New Research Examines Safety Risks and Evaluation Methods for AI Models in Scientific Domains
Researchers have published three papers examining different aspects of large language model (LLM) safety and evaluation in scientific contexts.
According to a paper published on arxiv.org, a study compared two methods for disabling LLM safety guardrails: jailbreak-tuning (JT) and weight orthogonalization (WO). The research evaluated six popular LLMs across malicious and benign tasks, finding that “while refusal degradation is split between the two methods, WO produces LLMs far more capable of aiding in malicious activity.” The study reports that WO-unaligned models are “far less prone to hallucinations, better retain their original natural-language performance, and are more effective at state-of-the-art adversarial and cyber attacks” compared to JT. The researchers found that supervised fine-tuning can “effectively limits the adversarial attack abilities enabled by WO, without drastically affecting hallucination rates or natural language performance.”
In a separate paper, researchers introduced SafeSci, described as “a comprehensive framework for safety evaluation and enhancement in scientific contexts,” according to arxiv.org.
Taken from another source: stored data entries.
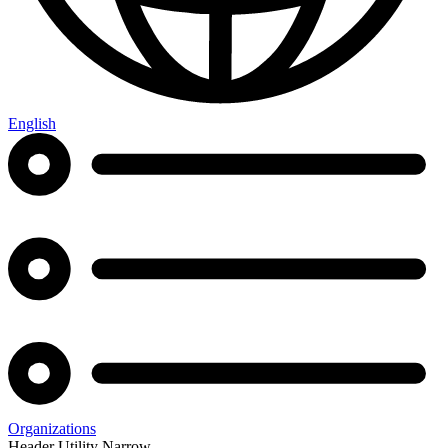
English
Organizations
Header Utility Narrow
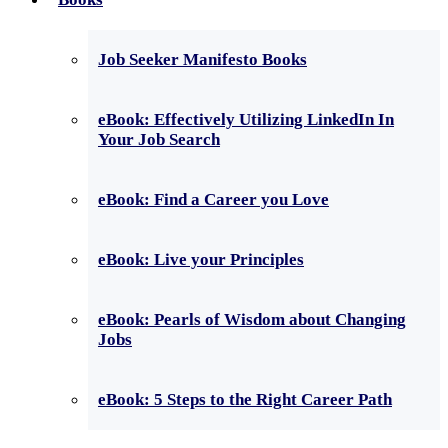
Job Seeker Manifesto Books
eBook: Effectively Utilizing LinkedIn In
Your Job Search
eBook: Find a Career you Love
eBook: Live your Principles
eBook: Pearls of Wisdom about Changing
Jobs
eBook: 5 Steps to the Right Career Path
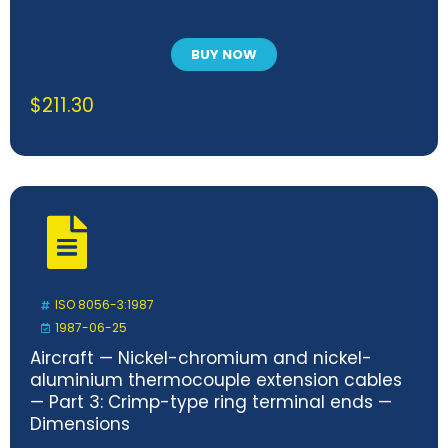
BUY NOW
$
211.30
ISO 8056-3:1987
1987-06-25
Aircraft — Nickel-chromium and nickel-
aluminium thermocouple extension cables
— Part 3: Crimp-type ring terminal ends —
Dimensions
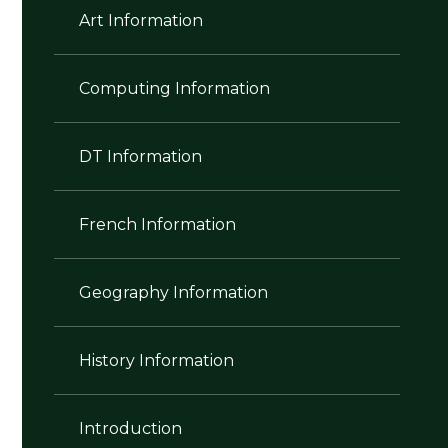
Art Information
Computing Information
DT Information
French Information
Geography Information
History Information
Introduction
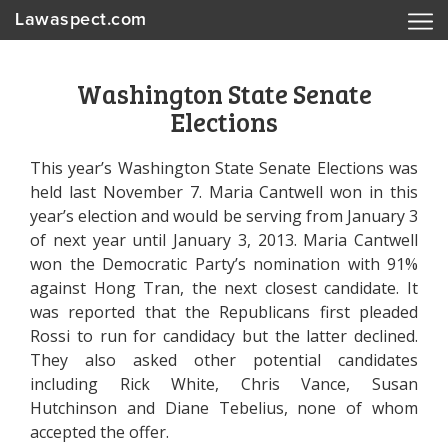
Lawaspect.com
Washington State Senate
Elections
This year’s Washington State Senate Elections was
held last November 7. Maria Cantwell won in this
year’s election and would be serving from January 3
of next year until January 3, 2013. Maria Cantwell
won the Democratic Party’s nomination with 91%
against Hong Tran, the next closest candidate. It
was reported that the Republicans first pleaded
Rossi to run for candidacy but the latter declined.
They also asked other potential candidates
including Rick White, Chris Vance, Susan
Hutchinson and Diane Tebelius, none of whom
accepted the offer.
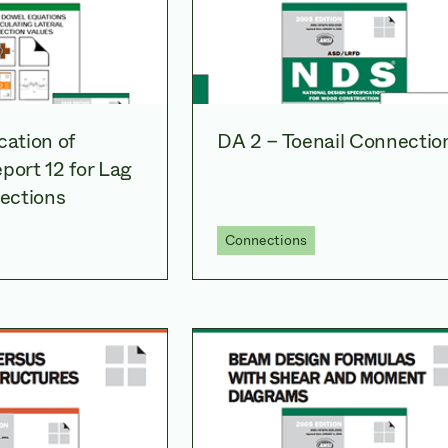
cation of
DA 2 – Toenail Connectio
port 12 for Lag
ections
Connections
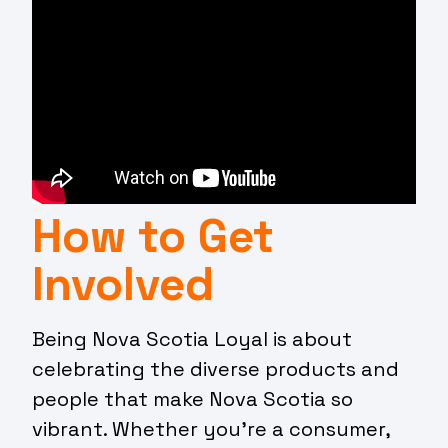
How to Get
Involved
Being Nova Scotia Loyal is about
celebrating the diverse products and
people that make Nova Scotia so
vibrant. Whether you’re a consumer,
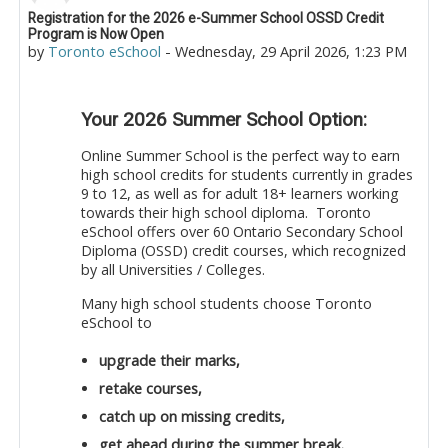
Number of replies: 0
Registration for the 2026 e-Summer School OSSD Credit
Program is Now Open
by
Toronto eSchool
-
Wednesday, 29 April 2026, 1:23 PM
Your 2026 Summer School Option:
Online Summer School is the perfect way to earn
high school credits for students currently in grades
9 to 12, as well as for adult 18+ learners working
towards their high school diploma. Toronto
eSchool offers over 60 Ontario Secondary School
Diploma (OSSD) credit courses, which recognized
by all Universities / Colleges.
Many high school students choose Toronto
eSchool to
upgrade their marks,
retake courses,
catch up on missing credits,
get ahead during the summer break.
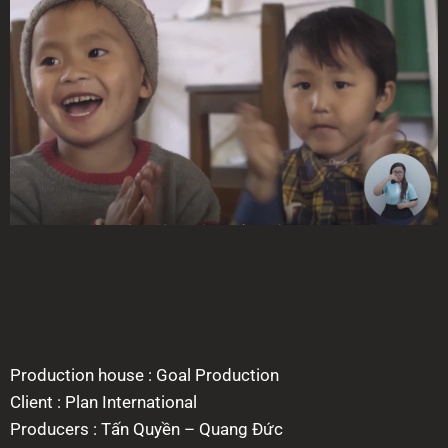
Production house : Goal Production
Client : Plan International
Producers : Tấn Quyền – Quang Đức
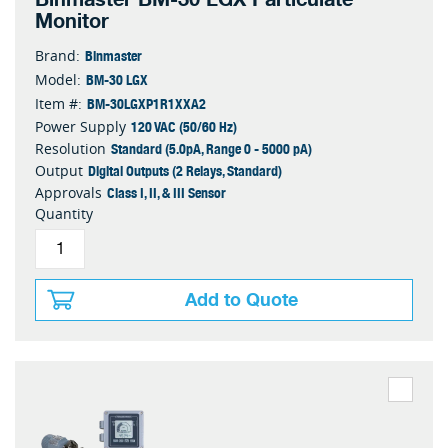
Monitor
Binmaster
Brand:
BM-30 LGX
Model:
BM-30LGXP1R1XXA2
Item #:
120 VAC (50/60 Hz)
Power Supply
Standard (5.0pA, Range 0 - 5000 pA)
Resolution
Digital Outputs (2 Relays, Standard)
Output
Class I, II, & III Sensor
Approvals
Quantity
Add to Quote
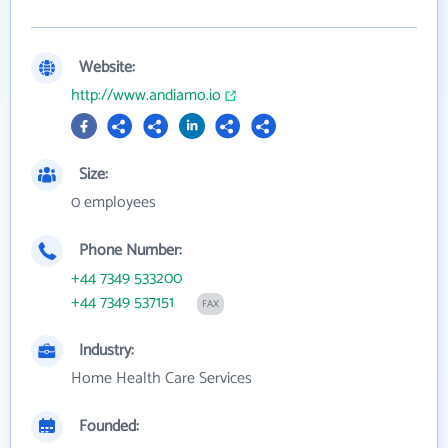
Website:
http://www.andiamo.io
Size:
0 employees
Phone Number:
+44 7349 533200
+44 7349 537151
FAX
Industry:
Home Health Care Services
Founded:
The framework includes SafeSciBench, a multi-disciplinary benchmark with 0.25M samples, and SafeSciTrain, a dataset containing 1.5M samples.
Additionally, researchers developed DrugPlayGround, a framework published on arxiv.org for evaluating LLM performance in drug discovery, focusing on generating descriptions of “physiochemical drug characteristics, drug synergism, drug-protein interactions, and the physiological response to perturbations introduced by drug molecules.”